The PRINTF function performs a String.format(…) formatting operation just for values of type double.

Syntax

PRINTF( [ <locale:text>, ] <value 2:text>, <value 3:double> ): text
  • locale (optional): Use this to get locale-specific formatting of numbers (e.g. en_US, es_ES, …)

  • value 2. Required. A valid Java format expression. Find more information in the Java documentation.

  • value 3. Required. Double value.

Examples

Example 1

SELECT PRINTF('Item price is %f', 0.1)
FROM Dual();

printf

Item price is 0.100000

Example 2

SELECT PRINTF('es_ES', 'Item price is %f', 0.1)
FROM Dual();

printf

Item price is 0,100000

PROPERCASE

Description

The PROPERCASE function returns the first letter capitalized and the rest in lower case.

Syntax

PROPERCASE( <value:text> ):text
  • value. Required.

Examples

Example 1

SELECT PROPERCASE('CALIFORNIA')
FROM Dual();

propercase

California

Example 2

SELECT PROPERCASE('cALIFORNIA')
FROM Dual();

propercase

California

REGEXP

Description

The REGEXP function replaces each substring of the input string that matches the given regular expression, with the given replacement.

If you simply want to replace a string with another string, we suggest you use the function REPLACE instead. That is because REPLACE interprets the input parameters as literals and in REGEXP, the second and third parameters are regular expressions. If you are unfamiliar with regular expressions, you may end up with an unexpected result because some characters have special meaning. For example, in a regular expression . matches any character, not just the dot character.

Syntax

REGEXP( <original text:text>, <regex:text>, <replacement:text> ):text
  • original text. Required. Input string.

  • regex. Required. Regular expression to which original text is matched.

  • replacement. Required. Each match of regular expression will be replaced by this. This value is also a regular expression so you can specify capturing groups.

If any of these parameters is null, the function returns null.

regex is a regular expression so you can pass any text value but take into account that some characters will have special meaning. E.g. . represents any character not just the dot, \d represents a digit, etc.

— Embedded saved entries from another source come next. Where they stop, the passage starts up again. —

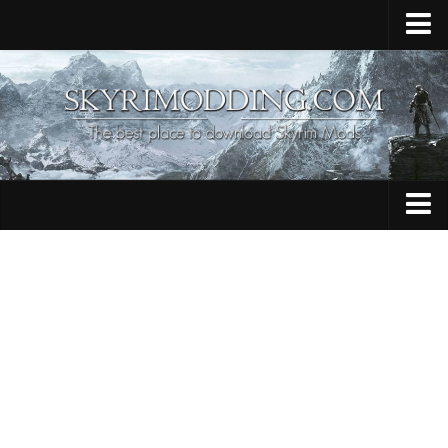
Home
Upload Mod
Skyrim Console Commands
Skyrim Script Extender
Contacts
Armour
Audio
Bug Fixes
Character
Cheats
Clothing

This function follows the behavior of the Java regular expressions. Find more information in the Java documentation about regular expressions. This function is equivalent to the following Java code:

originalText.replaceAll(regularExpression, replacement);

The characters ^ and $ only match at the beginning and the end, respectively, of the input value. To detect line terminators, use \n.

Examples

Example 1

Replacing the character “#” with “*”.

SELECT REGEXP('########## DATABASE ##########', '#', '*') AS result
FROM Dual();

result

****** DATABASE ******

Example 2

SELECT REGEXP('#.#.#.#.#. DATABASE #.#.#.#.#.', '.', '#') AS result
FROM Dual();

result

##############################

In this example, all the characters are replaced with “#” because in a regular expression, the character . matches any character.

Example 3

Regular expression with the character class “\d”, which represents digits, and a capturing group:

SELECT REGEXP('NUMBER: 3829022', '(?i)number: (\d+)', 'Value: $1') AS result
FROM Dual();

result

Value: 3829022

Note the following things:

  • The second parameter starts with (?i). This turns on the case-insensitive matching. That is why number... matches NUMBER: .... Without (?i), the expression would not match.

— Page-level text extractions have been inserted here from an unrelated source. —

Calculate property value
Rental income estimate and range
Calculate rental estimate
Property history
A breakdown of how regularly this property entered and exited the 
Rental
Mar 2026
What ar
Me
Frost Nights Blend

  • In the third parameter, the $1 represents the first capturing group. That is, the (\d+) of the second parameter.

REGEXP_COUNT

Description

The REGEXP_COUNT function returns the number of times a pattern (a regular expression) occurs in a string.

Syntax

REGEXP_COUNT(String originalText, String regex): int
  • original text. Required. Input string.

  • regex. Required. Regular expression to which original text is matched in order to count the number of matches with the same.

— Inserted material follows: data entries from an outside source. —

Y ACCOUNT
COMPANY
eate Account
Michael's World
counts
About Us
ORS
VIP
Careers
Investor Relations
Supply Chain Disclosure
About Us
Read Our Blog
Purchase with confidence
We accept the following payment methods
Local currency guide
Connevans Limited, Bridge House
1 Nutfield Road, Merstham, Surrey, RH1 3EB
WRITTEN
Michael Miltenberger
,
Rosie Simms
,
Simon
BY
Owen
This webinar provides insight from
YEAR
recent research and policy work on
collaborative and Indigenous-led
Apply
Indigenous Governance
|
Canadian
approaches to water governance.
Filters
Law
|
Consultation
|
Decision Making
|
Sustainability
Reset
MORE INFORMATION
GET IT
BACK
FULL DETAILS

If any of these parameters is null, the function returns null. By default, the matching with the regular expression is case sensitive.

regex is a regular expression so you can pass any text value but take into account that some characters will have special meaning. E.g. . represents any character not just the dot, \d represents a digit, etc.

This function follows the behavior of the Java regular expressions. Find more information in the Java documentation about regular expressions. This function is equivalent to the following Java code:

Examples

Example 1

If you want to obtain results that take the caseInsensitive into account, you must define it in the pattern

SELECT REGEXP_COUNT('SSSs', '(?i)s') AS result
FROM Dual();

result

Value: 4

Example 2

We count how many ‘a’ are in the originalText field

SELECT REGEXP_COUNT('DAtabase', 'a') AS result
FROM Dual();

result

Value: 2

REMOVEACCENTS

Description

The REMOVEACCENTS function replaces all characters with an accent with the same characters without accent.

Syntax

REMOVEACCENTS( <value:text> ):text
  • value. Required. Text you want to remove accents from.

Example

SELECT REMOVEACCENTS('bё áéíóú àèìòù') as text_without_accent
FROM Dual();

text_without_accent

Bё aeiou aeiou

REPEAT

Description

The REPEAT function repeats a text a given number of times.

Syntax

REPEAT ( <value:text>, <count:int> ):text
  • value. Required. The text you want to repeat

  • count. Required. Number of times value will be repeated. If 0 or less than 0, the function returns an empty string.

Example

SELECT REPEAT('Denodo ', 3), REPEAT('Platform', 0)

repeat

repeat_

Denodo Denodo Denodo

REPLACE

Description

The REPLACE function replaces all the occurrences of a specified string with another string.

Syntax

REPLACE( <value:text>, <from:text>, <to:text> ):text
  • value. Required. Text which you want to replace some/all of it.

  • from. Required. All occurrences to be replaced.

  • to. Required. Text which will replace all the occurrences of from.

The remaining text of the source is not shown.